More accurate than polls alone, polling and search trends model is showing Biden with 343 EVs

by PluralVote

Community

(This content is not subject to review by Daily Kos staff prior to publication.)

Friday, Jul. 02, 2021 Friday, Jul. 02, 2021 at 2:18:28pm PDT

Based on polls and search trends, the Plural Vote presidential forecast model for the 2020 race forecasts Biden having a 76.4% probability of winning the Electoral College. This marks the highest probability that we have recorded since the forecast was launched on Friday, March 27th.

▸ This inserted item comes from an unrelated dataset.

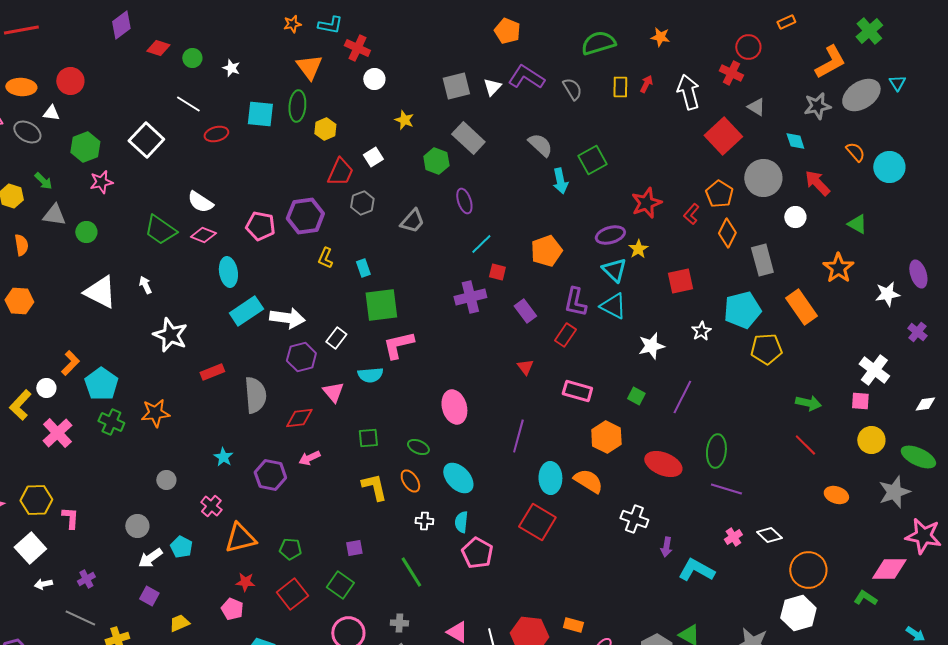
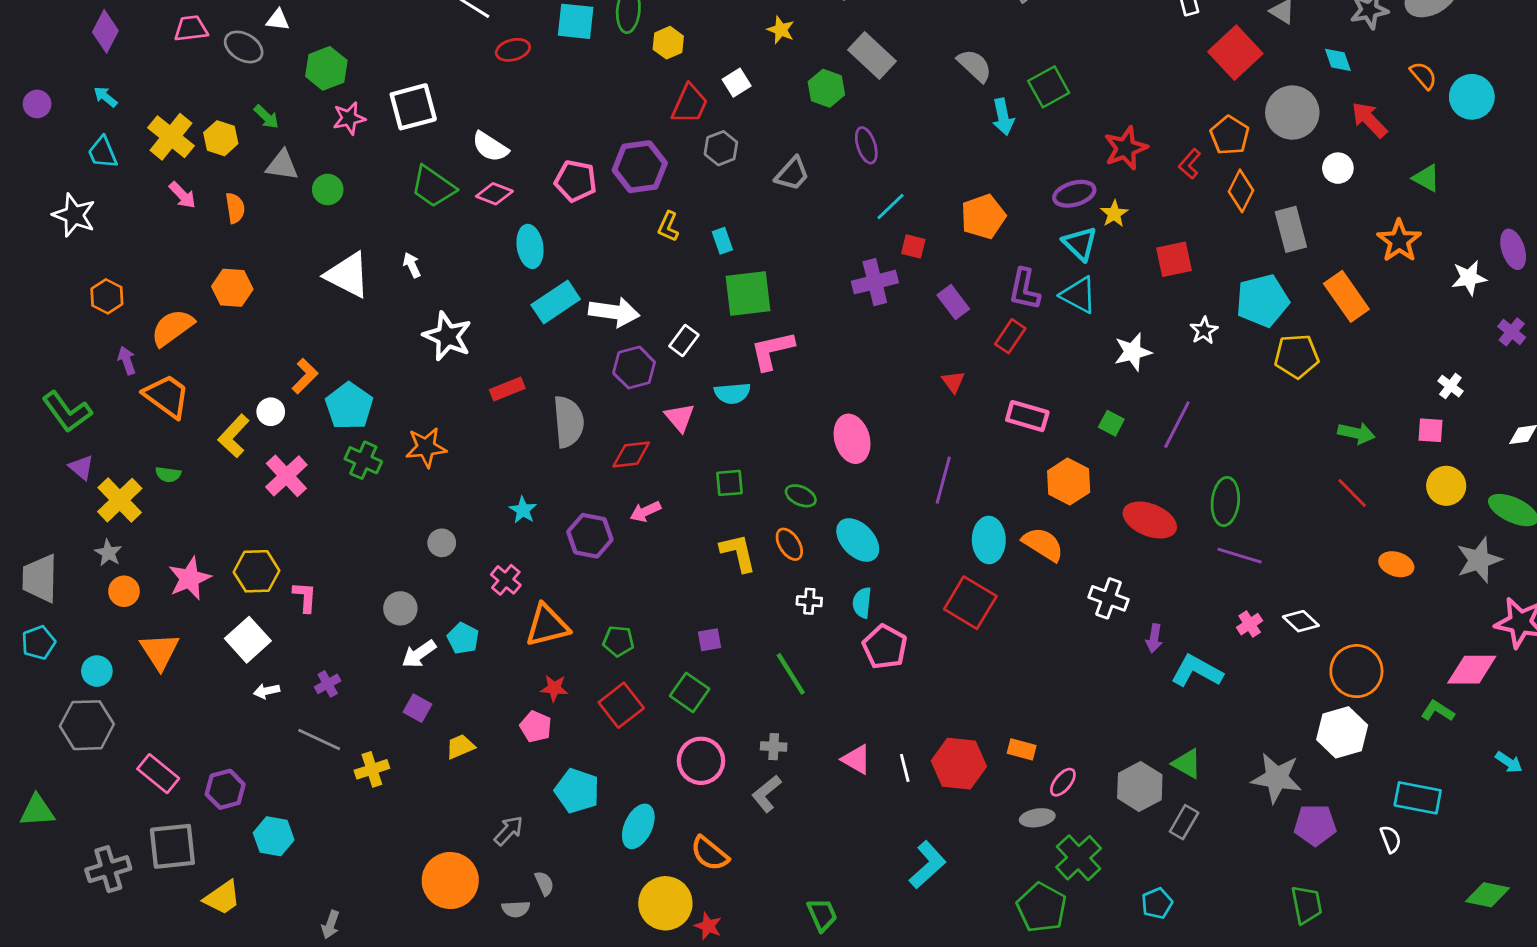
white square: (146, 140) -> (413, 107), moved, turned 32
white cross: (874, 370) -> (1450, 386), size x0.6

For this presidential race, our state projections depend primarily on polls to predict vote outcomes. In addition to polls, which constitute 2/3rds of our predictions, we incorporate a unique model based on "media partisanship". Its measurements are gathered from Google Trends in order to capture media polarization and thus predict vote margins. This search trends model tracks shifts in the relative frequency of searches for Fox News, Washington Post, MSNBC, New York Times, and Huffington Post. This model is combined with polling to form estimates of how each state will vote, which are more predictive of past election outcomes than polling averages alone.

For the purpose of transparency, in this article we are detailing our methodology in-depth. In addition, the source code for the Search Trends component of our statistical model (programmed in the R language) has been made available on GitHub. The source data for the comparison between polling averages and our estimates is also available on Github.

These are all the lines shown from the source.